Problem statement:
Please copy each line from the entries that contains the string "there".

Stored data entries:
== Segment start ==

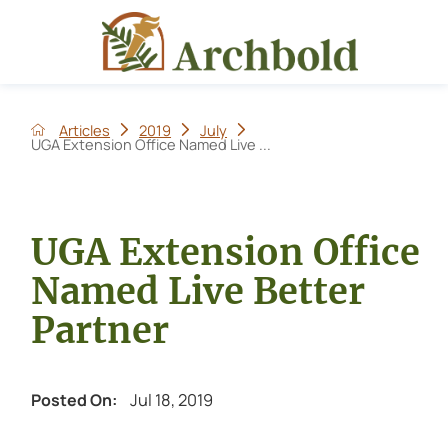
Articles
2019
July
UGA Extension Office Named Live ...
UGA Extension Office
Named Live Better
Partner
Jul 18, 2019
Posted On:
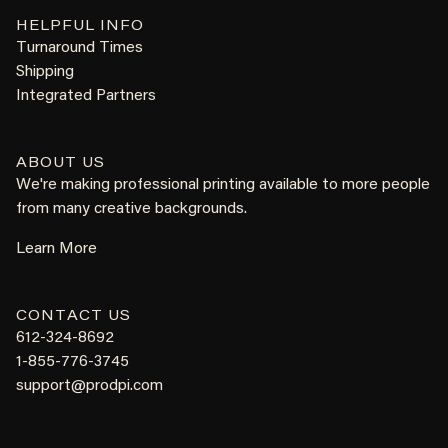
HELPFUL INFO
Turnaround Times
Shipping
Integrated Partners
ABOUT US
We're making professional printing available to more people
from many creative backgrounds.
Learn More
CONTACT US
612-324-8692
1-855-776-3745
support@prodpi.com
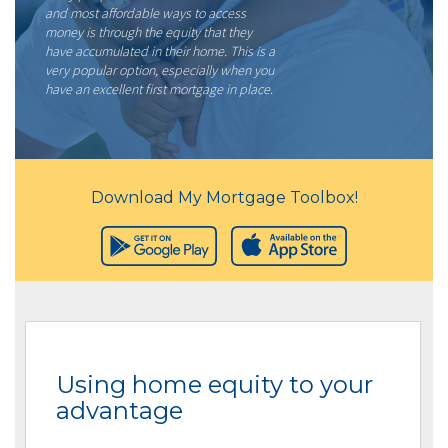
and most affordable ways to access
money is through the equity that they
have accumulated in their home. This is a
very popular option, especially when you
have an excellent first mortgage in place.
Download My Mortgage Toolbox!
Using home equity to your
advantage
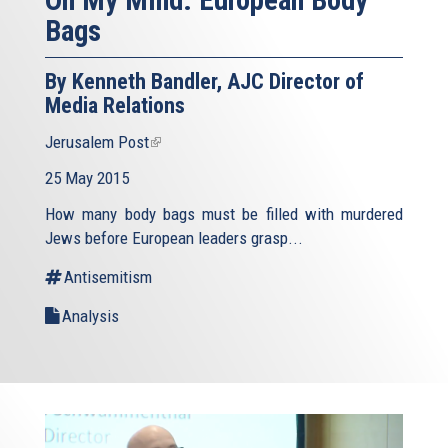
On My Mind: European Body
Bags
By Kenneth Bandler, AJC Director of
Media Relations
Jerusalem Post
(link
is
25 May 2015
external)
How many body bags must be filled with murdered
Jews before European leaders grasp...
Antisemitism
Analysis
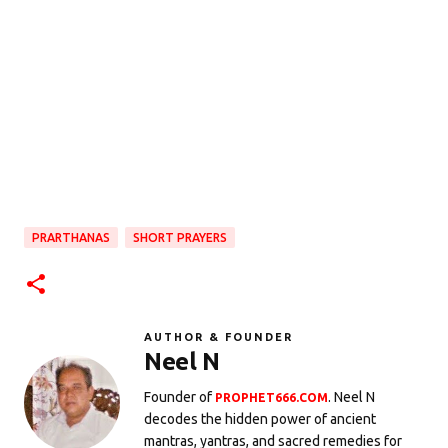
PRARTHANAS
SHORT PRAYERS
AUTHOR & FOUNDER
Neel N
Founder of
. Neel N
PROPHET666.COM
decodes the hidden power of ancient
mantras, yantras, and sacred remedies for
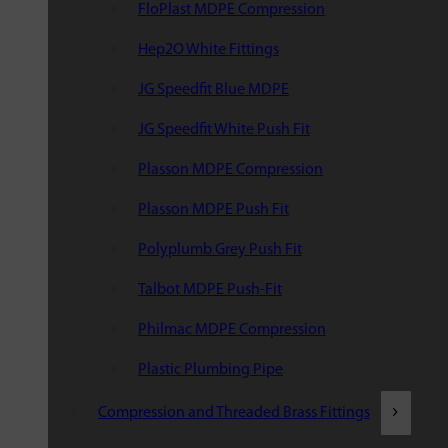
FloPlast MDPE Compression
Hep2O White Fittings
JG Speedfit Blue MDPE
JG Speedfit White Push Fit
Plasson MDPE Compression
Plasson MDPE Push Fit
Polyplumb Grey Push Fit
Talbot MDPE Push-Fit
Philmac MDPE Compression
Plastic Plumbing Pipe
Compression and Threaded Brass Fittings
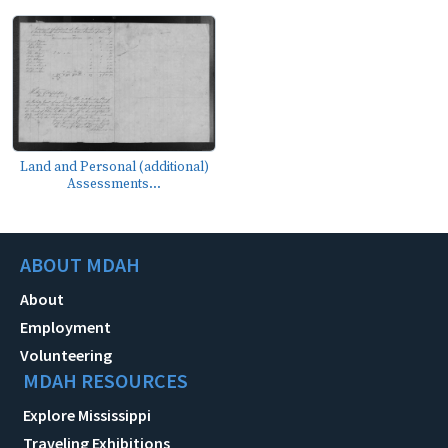
Land and Personal (additional)
Assessments...
ABOUT MDAH
About
Employment
Volunteering
MDAH RESOURCES
Explore Mississippi
Traveling Exhibitions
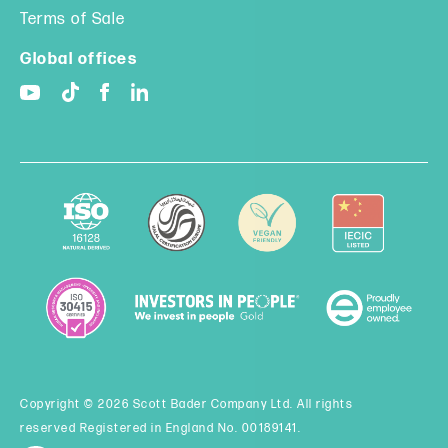
Terms of Sale
Global offices
Copyright © 2026 Scott Bader Company Ltd. All rights
reserved Registered in England No. 00189141.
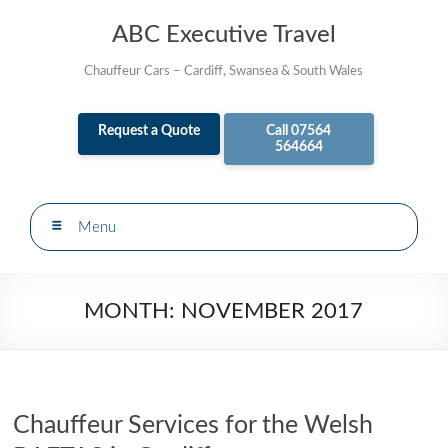
Skip
to
ABC Executive Travel
content
Chauffeur Cars – Cardiff, Swansea & South Wales
Request a Quote
Call 07564
564664
Menu
MONTH:
NOVEMBER 2017
Chauffeur Services for the Welsh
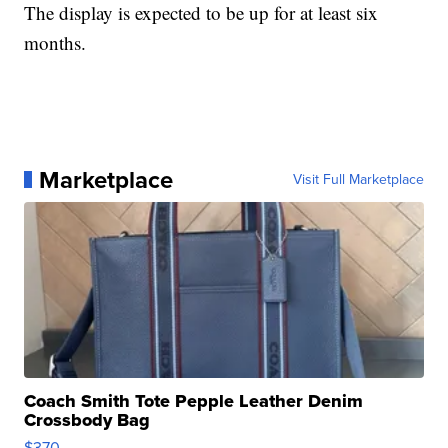
The display is expected to be up for at least six
months.
Marketplace
Visit Full Marketplace
Coach Smith Tote Pepple Leather Denim
Crossbody Bag
$370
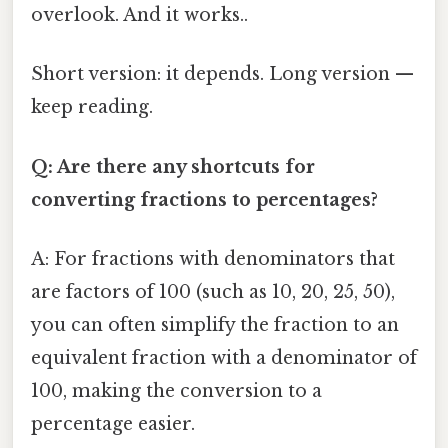
overlook. And it works..
Short version: it depends. Long version —
keep reading.
Q: Are there any shortcuts for
converting fractions to percentages?
A: For fractions with denominators that
are factors of 100 (such as 10, 20, 25, 50),
you can often simplify the fraction to an
equivalent fraction with a denominator of
100, making the conversion to a
percentage easier.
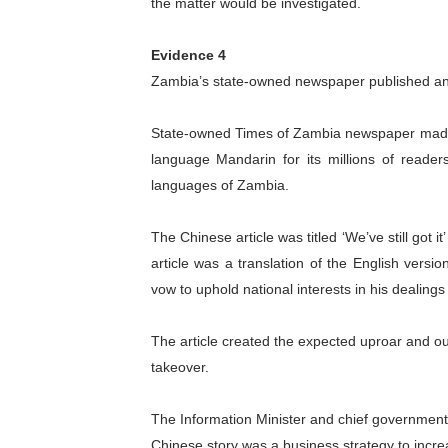
the matter would be investigated.
Evidence 4
Zambia’s state-owned newspaper published an 
State-owned Times of Zambia newspaper made 
language Mandarin for its millions of reader
languages of Zambia.
The Chinese article was titled ‘We’ve still got i
article was a translation of the English vers
vow to uphold national interests in his dealings 
The article created the expected uproar and ou
takeover.
The Information Minister and chief government 
Chinese story was a business strategy to incre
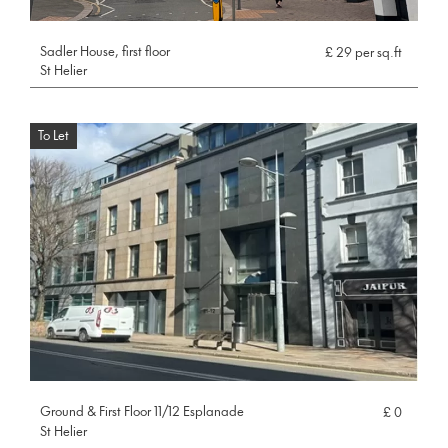
Sadler House, first floor
£ 29 per sq.ft
St Helier
To Let
Ground & First Floor 11/12 Esplanade
£ 0
St Helier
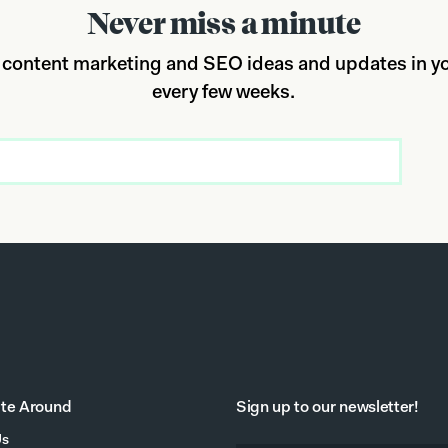
Never miss a minute
 content marketing and SEO ideas and updates in yo
every few weeks.
te Around
Sign up to our newsletter!
Us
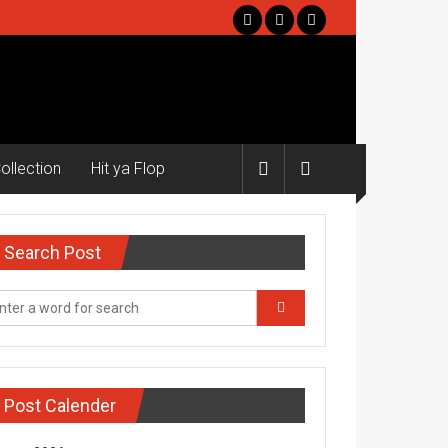
ollection
Hit ya Flop
Search Post
Post Calender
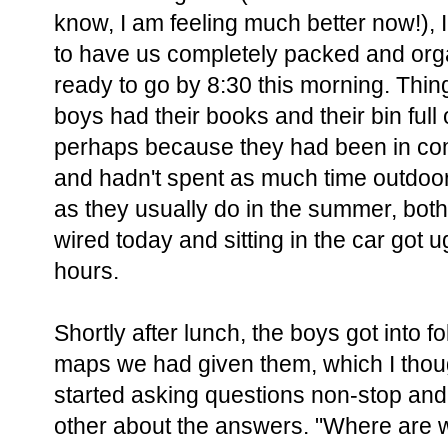
know, I am feeling much better now!),
to have us completely packed and org
ready to go by 8:30 this morning. Thing
boys had their books and their bin full o
perhaps because they had been in co
and hadn't spent as much time outdoor
as they usually do in the summer, bot
wired today and sitting in the car got ug
hours.
Shortly after lunch, the boys got into f
maps we had given them, which I thoug
started asking questions non-stop and
other about the answers. "Where are 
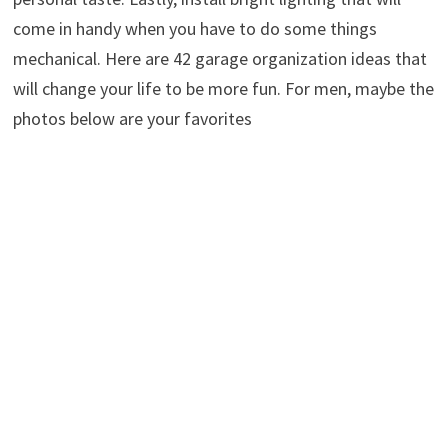
come in handy when you have to do some things
mechanical. Here are 42 garage organization ideas that
will change your life to be more fun. For men, maybe the
photos below are your favorites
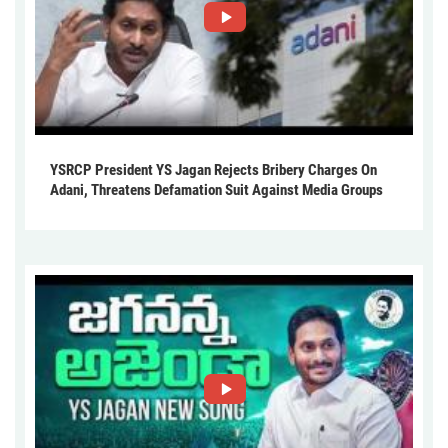
YSRCP President YS Jagan Rejects Bribery Charges On
Adani, Threatens Defamation Suit Against Media Groups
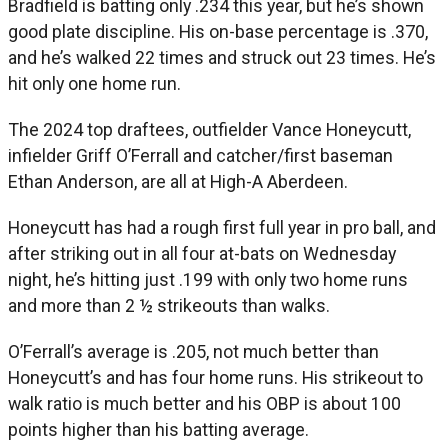
Bradfield is batting only .234 this year, but he’s shown
good plate discipline. His on-base percentage is .370,
and he’s walked 22 times and struck out 23 times. He’s
hit only one home run.
The 2024 top draftees, outfielder Vance Honeycutt,
infielder Griff O’Ferrall and catcher/first baseman
Ethan Anderson, are all at High-A Aberdeen.
Honeycutt has had a rough first full year in pro ball, and
after striking out in all four at-bats on Wednesday
night, he’s hitting just .199 with only two home runs
and more than 2 ½ strikeouts than walks.
O’Ferrall’s average is .205, not much better than
Honeycutt’s and has four home runs. His strikeout to
walk ratio is much better and his OBP is about 100
points higher than his batting average.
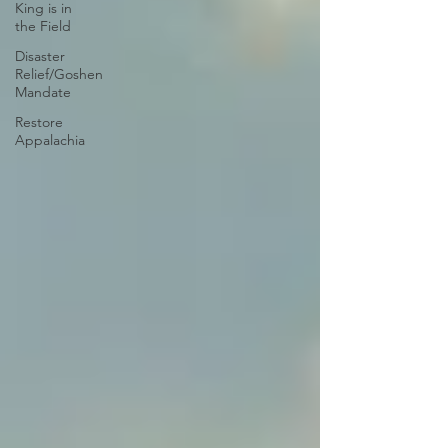
King is in
the Field
Disaster
Relief/Goshen
Mandate
Restore
Appalachia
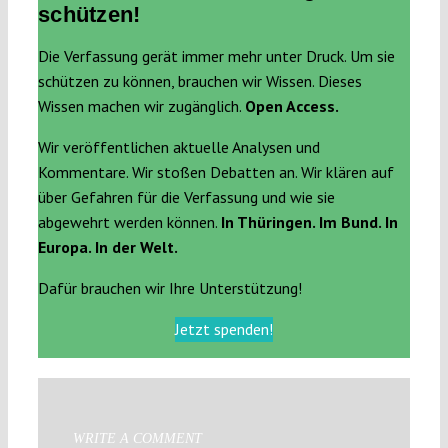
schützen!
Die Verfassung gerät immer mehr unter Druck. Um sie
schützen zu können, brauchen wir Wissen. Dieses
Wissen machen wir zugänglich.
Open Access.
Wir veröffentlichen aktuelle Analysen und
Kommentare. Wir stoßen Debatten an. Wir klären auf
über Gefahren für die Verfassung und wie sie
abgewehrt werden können.
In Thüringen. Im Bund. In
Europa. In der Welt.
Dafür brauchen wir Ihre Unterstützung!
Jetzt spenden!
WRITE A COMMENT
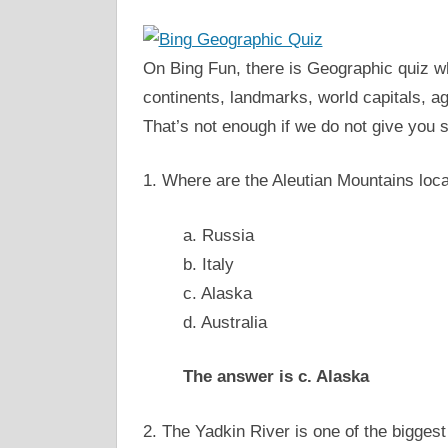
On Bing Fun, there is Geographic quiz wh
continents, landmarks, world capitals, ag
That’s not enough if we do not give you s
1. Where are the Aleutian Mountains loc
a. Russia
b. Italy
c. Alaska
d. Australia
The answer is c. Alaska
2. The Yadkin River is one of the biggest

== Segment end ==

Expected answer:
Q: Are there any shortcuts for
On Bing Fun, there is Geographic quiz wh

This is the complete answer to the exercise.